__Recorded data__
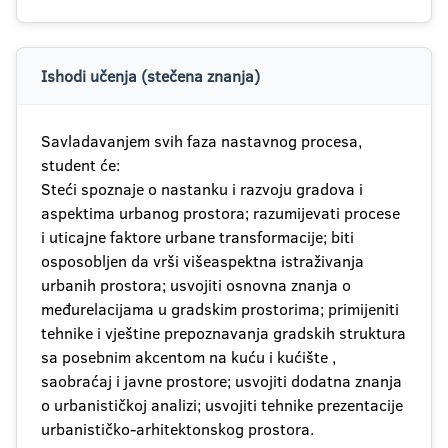
Ishodi učenja (stečena znanja)
Savladavanjem svih faza nastavnog procesa,
student će:
Steći spoznaje o nastanku i razvoju gradova i
aspektima urbanog prostora; razumijevati procese
i uticajne faktore urbane transformacije; biti
osposobljen da vrši višeaspektna istraživanja
urbanih prostora; usvojiti osnovna znanja o
međurelacijama u gradskim prostorima; primijeniti
tehnike i vještine prepoznavanja gradskih struktura
sa posebnim akcentom na kuću i kućište ,
saobraćaj i javne prostore; usvojiti dodatna znanja
o urbanističkoj analizi; usvojiti tehnike prezentacije
urbanističko-arhitektonskog prostora.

__Problem details__
Write out every record exactly. Leave the pictures out.

__Result of the task__
Ishodi učenja (stečena znanja)
Savladavanjem svih faza nastavnog procesa,
student će:
Steći spoznaje o nastanku i razvoju gradova i
aspektima urbanog prostora; razumijevati procese
i uticajne faktore urbane transformacije; biti
osposobljen da vrši višeaspektna istraživanja
urbanih prostora; usvojiti osnovna znanja o
međurelacijama u gradskim prostorima; primijeniti
tehnike i vještine prepoznavanja gradskih struktura
sa posebnim akcentom na kuću i kućište ,
saobraćaj i javne prostore; usvojiti dodatna znanja
o urbanističkoj analizi; usvojiti tehnike prezentacije
urbanističko-arhitektonskog prostora.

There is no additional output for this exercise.